Sunday, October 31, 2010

The Sunday before the election


I actually live in Delaware...

News Journal (Wilmington, DE) today:

The two men stalked back and forth, like zoo animals glaring at each other from separate cages.

The edge of a concrete curb served as their fence. As they paced, they traded insults across the divide.

“You are a piece of American trash,” shouted Ryan Stevenson, holding a megaphone in one hand and a homemade “Just say no to Christine O” poster in the other. “Did you brush your teeth this morning? They have plaque on them. I can smell your breath from here.” Across from him, the man with a Christine O’Donnell yard sign, who would not give his name, responded: “Too bad Obamacare won’t help me. I’ll be paying for your health care so you can get all the diseases you want. Tell your African president to go back to Kenya where he came from.” For close to 10 minutes, the two shouted at each other from close range.

hmmmmmm......

and this is from the AP, about a California law whose constitutionality will be determined by Thomas, Scalia, and their colleagues on the supreme court:

California's measure would have regulated video games more like pornography than movies, prohibiting the sale or rental of games that give players the option of "killing, maiming, dismembering, or sexually assaulting an image of a human being" to anyone under the age of 18. Only retailers would be punished with fines of up to $1,000 for each infraction.

hmmmmmmm.......

and this note under an AP photograph:

AP Oct. 29: Rhode Island Democrat gubernatorial Frank Caprio, left, told President Obama to 'really shove it' after the president declined to endorse him.

hmmmmmmmmmmmm........

I believe that amerikan "democracy" has been transformed by its commercial entities and a significant number of its brain/eggplant transplanted citizens into a sociopolitical system previously unseen on earth; a"colostomybagoacracy" (ed.note: a colostomy bag is used to collect shit from bypassed intestines). I am keeping my office scruplously clean to avoid the demoralizing, mocking laughter of bacteria.

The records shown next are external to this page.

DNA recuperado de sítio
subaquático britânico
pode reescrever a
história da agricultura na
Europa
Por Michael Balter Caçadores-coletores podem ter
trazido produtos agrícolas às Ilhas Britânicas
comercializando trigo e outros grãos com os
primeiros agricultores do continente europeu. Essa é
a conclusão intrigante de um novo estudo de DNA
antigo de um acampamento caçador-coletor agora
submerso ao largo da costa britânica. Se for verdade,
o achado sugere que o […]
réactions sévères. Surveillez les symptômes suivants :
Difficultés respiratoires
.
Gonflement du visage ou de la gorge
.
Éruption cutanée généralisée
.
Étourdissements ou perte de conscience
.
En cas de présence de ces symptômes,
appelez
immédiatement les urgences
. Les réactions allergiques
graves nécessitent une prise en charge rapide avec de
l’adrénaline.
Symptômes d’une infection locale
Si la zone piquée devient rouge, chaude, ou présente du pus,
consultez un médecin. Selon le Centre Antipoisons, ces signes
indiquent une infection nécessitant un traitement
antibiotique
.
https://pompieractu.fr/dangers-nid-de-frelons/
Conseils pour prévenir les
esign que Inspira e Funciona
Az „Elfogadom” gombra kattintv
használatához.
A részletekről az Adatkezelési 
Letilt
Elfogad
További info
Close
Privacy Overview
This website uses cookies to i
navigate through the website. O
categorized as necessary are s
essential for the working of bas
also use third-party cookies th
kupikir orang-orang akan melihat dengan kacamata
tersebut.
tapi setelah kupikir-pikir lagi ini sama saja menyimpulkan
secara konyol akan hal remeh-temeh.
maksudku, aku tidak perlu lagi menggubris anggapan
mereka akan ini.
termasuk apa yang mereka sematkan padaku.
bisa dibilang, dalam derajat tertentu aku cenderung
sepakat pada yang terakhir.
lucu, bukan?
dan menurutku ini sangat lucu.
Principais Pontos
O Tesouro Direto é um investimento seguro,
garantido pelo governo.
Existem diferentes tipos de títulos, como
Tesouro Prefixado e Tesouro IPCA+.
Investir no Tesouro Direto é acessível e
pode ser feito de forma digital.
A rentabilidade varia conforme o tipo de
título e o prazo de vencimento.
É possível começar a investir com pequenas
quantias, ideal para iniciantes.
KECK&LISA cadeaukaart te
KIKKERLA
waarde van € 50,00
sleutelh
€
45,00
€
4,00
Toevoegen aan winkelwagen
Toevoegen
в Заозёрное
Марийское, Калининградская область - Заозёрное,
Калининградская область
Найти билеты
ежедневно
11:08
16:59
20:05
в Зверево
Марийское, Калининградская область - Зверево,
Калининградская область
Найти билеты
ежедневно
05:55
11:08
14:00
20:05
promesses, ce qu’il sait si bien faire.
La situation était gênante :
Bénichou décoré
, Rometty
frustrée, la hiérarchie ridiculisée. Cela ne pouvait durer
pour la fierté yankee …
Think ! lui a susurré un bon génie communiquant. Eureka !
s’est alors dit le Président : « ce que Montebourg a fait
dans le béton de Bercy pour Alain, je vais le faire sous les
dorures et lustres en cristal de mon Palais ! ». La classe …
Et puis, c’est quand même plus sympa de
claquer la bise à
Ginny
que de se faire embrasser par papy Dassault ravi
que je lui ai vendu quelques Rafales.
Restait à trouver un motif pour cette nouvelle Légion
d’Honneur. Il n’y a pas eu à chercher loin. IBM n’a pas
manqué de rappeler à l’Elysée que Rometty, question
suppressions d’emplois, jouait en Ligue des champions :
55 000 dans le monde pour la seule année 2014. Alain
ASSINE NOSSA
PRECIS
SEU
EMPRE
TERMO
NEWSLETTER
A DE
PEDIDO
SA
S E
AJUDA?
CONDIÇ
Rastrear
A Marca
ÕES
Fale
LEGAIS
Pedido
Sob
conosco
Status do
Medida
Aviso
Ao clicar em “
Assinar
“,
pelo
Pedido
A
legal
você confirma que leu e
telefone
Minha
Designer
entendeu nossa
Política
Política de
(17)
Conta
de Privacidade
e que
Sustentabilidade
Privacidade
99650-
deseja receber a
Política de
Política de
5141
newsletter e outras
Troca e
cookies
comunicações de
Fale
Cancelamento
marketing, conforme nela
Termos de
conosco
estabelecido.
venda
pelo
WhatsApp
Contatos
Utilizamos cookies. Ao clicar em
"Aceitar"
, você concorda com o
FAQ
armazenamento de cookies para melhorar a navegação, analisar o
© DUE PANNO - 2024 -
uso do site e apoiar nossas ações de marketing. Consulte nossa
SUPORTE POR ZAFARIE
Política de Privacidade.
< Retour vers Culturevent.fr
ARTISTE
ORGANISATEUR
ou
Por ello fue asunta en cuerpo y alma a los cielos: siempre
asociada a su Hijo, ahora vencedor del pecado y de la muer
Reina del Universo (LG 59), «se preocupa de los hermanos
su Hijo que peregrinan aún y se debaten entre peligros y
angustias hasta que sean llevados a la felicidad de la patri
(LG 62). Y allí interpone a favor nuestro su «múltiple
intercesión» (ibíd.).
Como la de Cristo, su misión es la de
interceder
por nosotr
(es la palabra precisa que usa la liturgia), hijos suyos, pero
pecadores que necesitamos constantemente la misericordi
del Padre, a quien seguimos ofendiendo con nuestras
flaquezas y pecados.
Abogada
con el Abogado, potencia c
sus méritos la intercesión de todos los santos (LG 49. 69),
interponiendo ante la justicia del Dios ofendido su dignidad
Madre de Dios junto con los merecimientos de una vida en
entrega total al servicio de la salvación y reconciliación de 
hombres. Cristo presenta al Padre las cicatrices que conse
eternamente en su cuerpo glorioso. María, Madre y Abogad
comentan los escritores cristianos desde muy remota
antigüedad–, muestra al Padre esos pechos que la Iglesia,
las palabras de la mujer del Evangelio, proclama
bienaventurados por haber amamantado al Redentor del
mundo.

Wednesday, October 27, 2010

What Depression?



AP, today

SCRANTON, PA. — Work crews have leveled a half-dozen vacant homeless encampments in northeastern Pennsylvania.

City and Pennsylvania Northeast Regional Railroad Authority workers used bulldozers and heavy equipment to raze the structures near the railroad tracks along the Lackawanna River in Scranton.

The homeless were told to leave the sites last month. Scranton police Chief Dan Duffy told The Times-Tribune the crackdown was the result of safety concerns.

The residents were given information about city services for the homeless and given time to clear out. Four holdouts were cited for defiant trespass last week but no one was at the camps when workers came to demolish them Tuesday.

...Dammit, all the "homeless" had names...

Monday, October 25, 2010

Separation of church and state


News Journal (Wilmington DE) today:

When asked at an event earlier this month, Christine O’Donnell told a group of Republicans that her faith plays no role in her political views (video below.)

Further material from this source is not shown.